07 - Reframing
Reframing is thankfully pretty intuitive! It’s mostly a therapeutic tool, but it’s handy for conversation, hypnosis, and kink as well. If you use this a lot - it might be worth picking up a copy of Kinky NLP - just for some inspiration.
ABCs
From sleepingirl on Kinky NLP, coming from Robert Dilts from Sleight of Mouth, there’s the ‘ABCs’ for reminders of how things can be framed…
- A - Who I Am (Identity) - Am I a cheesemaker?
- B - My Beliefs and values - Do I care about cheese?
- C - Capabilities or abilities - Being a cheesemaker vs someone who works cutting the cheese at a shop.
- D - What I Do / Have Done - I cut the cheese, and I’m capable of cutting the cheese well, but it’s not who I am and not connected to what I believe in.

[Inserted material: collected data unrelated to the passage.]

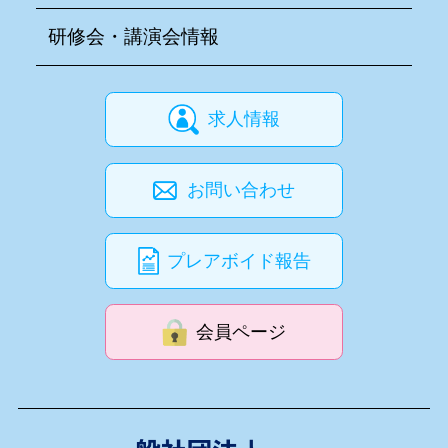
研修会・講演会情報
求人情報
お問い合わせ
プレアボイド報告
会員ページ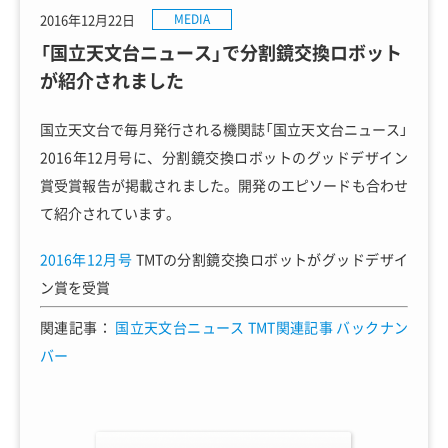
2016年12月22日
MEDIA
「国立天文台ニュース」で分割鏡交換ロボット
が紹介されました
国立天文台で毎月発行される機関誌「国立天文台ニュース」
2016年12月号に、分割鏡交換ロボットのグッドデザイン
賞受賞報告が掲載されました。開発のエピソードも合わせ
て紹介されています。
2016年12月号
TMTの分割鏡交換ロボットがグッドデザイ
ン賞を受賞
関連記事：
国立天文台ニュース TMT関連記事 バックナン
バー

- E - My Environment - When I cut the cheese, it became part of the environment. (Or, I work in a cheese factory.)
For example - say you’d like to do a session with someone, they’re interested, but think it goes against their identity as a dom. Here’s some ideas…
- Reframe it as you can give them a relaxation session as a service. (Reinforcing how they feel, or who they are. )
- You’re helping them understand what it’s like from the other side - making them a better dom. (Using their frame of them as a dom, or who they are. )
- Sessions are a thing you do - not a component of who you are. (Moving it away from an identity over to something they do.)
Other Components
Sleepingirl also suggests another few things on framing:
- Time - much like future pacing. Is something about to happen? Were they a less responsive subject in the past?
- Good vs Bad - This is a big one - reframe ‘failures’ in hypnosis as information - which is good, it’ll help you respond better and learn about what works.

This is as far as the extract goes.